CABE accepts ICT in school education policy - June 2012
Read the final version of the policy on ICTS in School Education
In January 2008, MHRD released a draft policy on ICTs in school education. This policy, created by a committee that included big businesses interested in the 'ICT in education' space was hugely problematic - in a way looking at education as a process of private sector training of public system teachers in its resources and models, creating labour force for the global economy. Many educationists were uncomfortable with both the process and substance of this and organised consultations on this policy, networked (the ict-education-india googlegroups was created for this) to build broad positions, submitted several policy advocacy letters as well as substantive comments on the policy, some of us met officials in MHRD and other institutions to explain how ICTs in education required a deep understanding of education, rather than of just technology.
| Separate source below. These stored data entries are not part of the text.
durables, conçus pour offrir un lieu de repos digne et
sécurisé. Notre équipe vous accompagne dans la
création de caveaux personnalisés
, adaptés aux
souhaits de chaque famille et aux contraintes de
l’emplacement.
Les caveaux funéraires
In November 2008, the MHRD minister cancelled the privatised policy making process (http://www.indianexpress.com/news/ministerial-panel-to-draft-hrds-ict-policy-for-schools/401222/). The policy itself had three more drafts over the next 3 years - the second policy draft included many of our suggestions - education perspectives, focus on teacher education, support constructivist approaches to integrating ICTs in education, systemic integration rather than just hardware and software procurement, resource rich environment, FOSS etc, and was quite different from the first one. The fourth and final version, which further refines the second draft is available here.
The issue of 'vendor driven ICT policy/program' was also raised by Vinod Raina in the CABE. He was part of a CABE sub committee which looked into this and their report provides several ideas on the role ICTs should play in education.
Both the final ICT policy in school education and the CABE committee report were unanimously adopted at the last CABE meeting on June 6 2012 and these documents can guide the design and implementation of ICT programs in school education, whose budgets will only increase exponentially over time... (UP budget presented this month earmarks 2200+crores for laptops/tablets for students. Hopefully this will support some of the ideas in the policy rather than just continue the failed PPP/BOOT models)
In 2008, the Ministry of Human Resource Development (MHRD) published a policy draft on 'ICTs in School Education'. IT for Change (ITfC) actively campaigned to challenge the draft policy, advocating for a greater participation of educationalists in the policy design promoting thereby a constructivist ICT at schools model for both teachers and students.